# Workshop Preparation

To follow the workshop, you need to have the review datasets and to install a number of Python libraries.

## Downloading the dataset

The datasets are available on SURF drive. Workshop participants will receive the URL for this via email, because we cannot share the datasets publicly.

There are three sets of data:

- `book_metadata.csv`: basic metadata for a set of 209 books.
- `lang_reviews`: a directory with reviews in different languages, one file per language.
- `spacy_doc_bins`: a directory with pre-parsed reviews in SpaCy DocBin format.
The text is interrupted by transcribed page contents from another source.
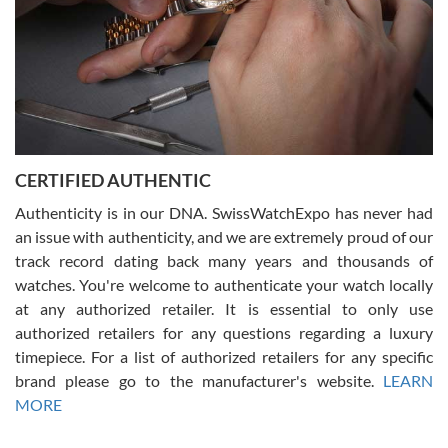
Rossy Ureña
7/30/2026
Jason was great, very helpful and professional. Answered all my
CERTIFIED AUTHENTIC
questions and the item was just like the photo and the video call.
Authenticity is in our DNA. SwissWatchExpo has never had
an issue with authenticity, and we are extremely proud of our
track record dating back many years and thousands of
watches. You're welcome to authenticate your watch locally
at any authorized retailer. It is essential to only use
Russ D
authorized retailers for any questions regarding a luxury
7/30/2026
timepiece. For a list of authorized retailers for any specific
brand please go to the manufacturer's website.
LEARN
Amazing selection, competitive prices, great overall experience.
David R. was fantastic to work with. Patient and understanding.
MORE
This was my first watch and experience with them but won’t be my
last. Thank you!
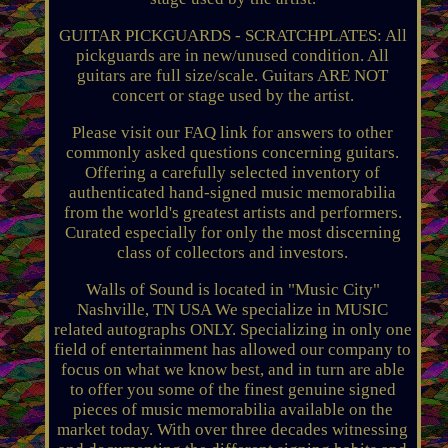
GUITAR PICKGUARDS - SCRATCHPLATES: All
pickguards are in new/unused condition. All
guitars are full size/scale. Guitars ARE NOT
concert or stage used by the artist.
Please visit our FAQ link for answers to other
commonly asked questions concerning guitars.
Offering a carefully selected inventory of
authenticated hand-signed music memorabilia
from the world's greatest artists and performers.
Curated especially for only the most discerning
class of collectors and investors.
Walls of Sound is located in "Music City"
Nashville, TN USA We specialize in MUSIC
related autographs ONLY. Specializing in only one
field of entertainment has allowed our company to
focus on what we know best, and in turn are able
to offer you some of the finest genuine signed
pieces of music memorabilia available on the
market today. With over three decades witnessing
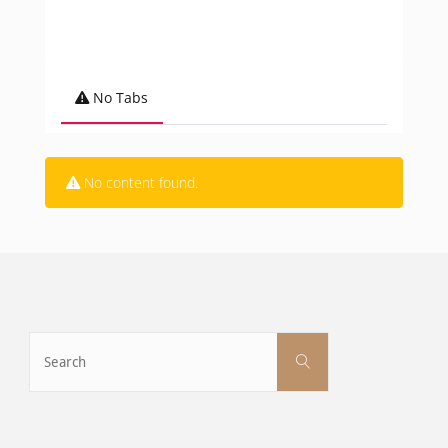
No Tabs
No content found.
Search
Search
for:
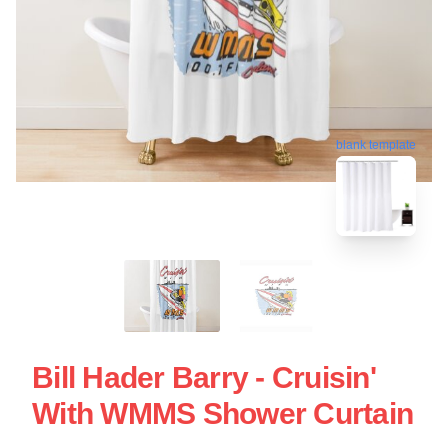
blank template
Bill Hader Barry - Cruisin'
With WMMS Shower Curtain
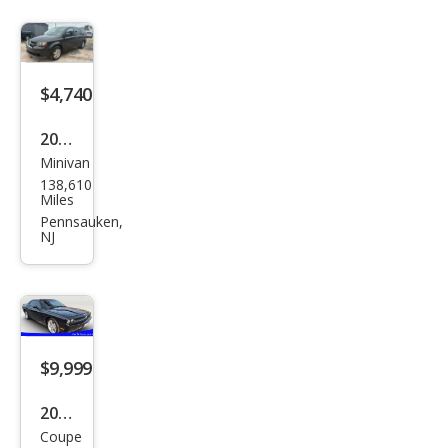
$4,740
2012
Minivan
Dod
138,610
ge
Miles
Gra
Pennsauken,
NJ
nd
Cara
van
SE
$9,999
2010
Coupe
Dod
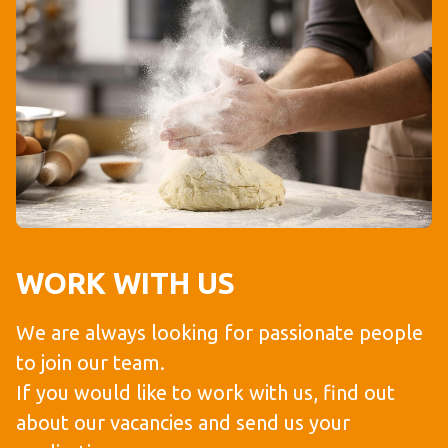
WORK WITH US
We are always looking for passionate people
to join our team.
If you would like to work with us, find out
about our vacancies and send us your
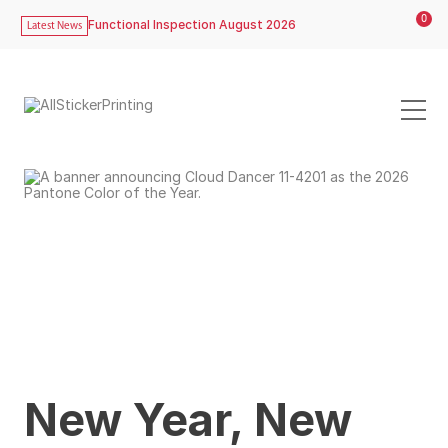
0
Functional Inspection August 2026
Latest News
New Year, New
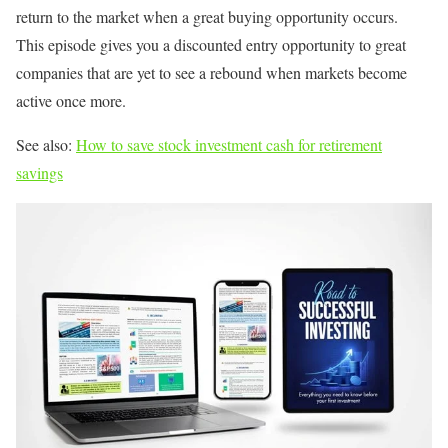
return to the market when a great buying opportunity occurs.
This episode gives you a discounted entry opportunity to great
companies that are yet to see a rebound when markets become
active once more.
See also:
How to save stock investment cash for retirement
savings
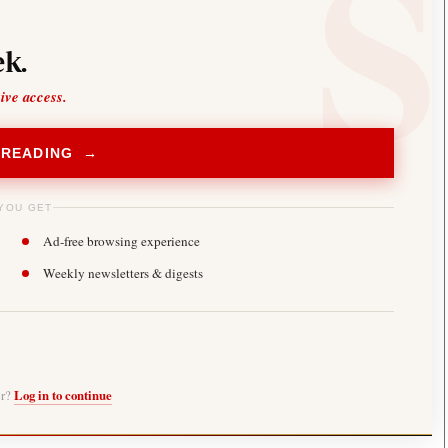
k.
sive access.
 READING →
YOU GET
Ad-free browsing experience
Weekly newsletters & digests
er?
Log in to continue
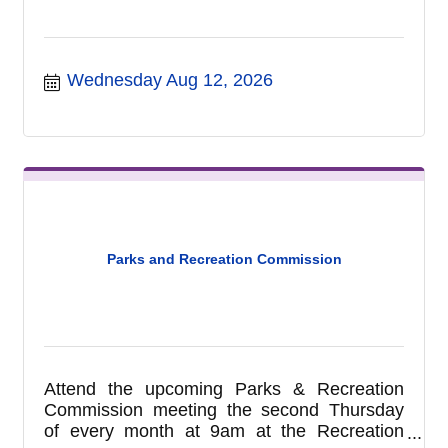
Wednesday Aug 12, 2026
Parks and Recreation Commission
Attend the upcoming Parks & Recreation
Commission meeting the second Thursday
of every month at 9am at the Recreation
Parsing was done with SpaCy and Dadmatools (the latter for reviewws in Persian).

# Installing Python libraries

Install the libraries that you don't already have:

In [1]:
import sys

# use !{sys.executable} instead of python to ensure the python version 
# used to install is the same as the one running the notebook
!{sys.executable} -m pip install spacy


In [None]:
!{sys.executable} -m pip install pandas

## Optional: language parser for Persian/Farsi

The following library is only necessary if you want to do your own parsing of reviews in Persian/Farsi. A pre-parsed version of the reviews is available on the SURF drive (`spacy_doc_bins/parsed_reviews-fa.doc_bin`).

In [None]:

# if you want to parse reviews written in Persian/Farsi, install
# the following packages
!{sys.executable} -m pip install html2text
!{sys.executable} -m pip install protobuf==3.19
!{sys.executable} -m pip install dadmatools


In [24]:
import spacy

from language import code_lang_map, lang_code_map, spacy_model_map



# Download SpaCy models

Pick one or more languages and download the corresponding SpaCy model:

In [25]:
languages = [
    # Add languages for which you want to do linguistic parsing of reviews
    'Chinese', 'Dutch', 'English', 'French', 'German', 'Italian', 'Persian', 'Portuguese', 
]

In [20]:
for language in languages:
    model_name = spacy_model_map[lang_code[language]]
    spacy.cli.download(model = model_name)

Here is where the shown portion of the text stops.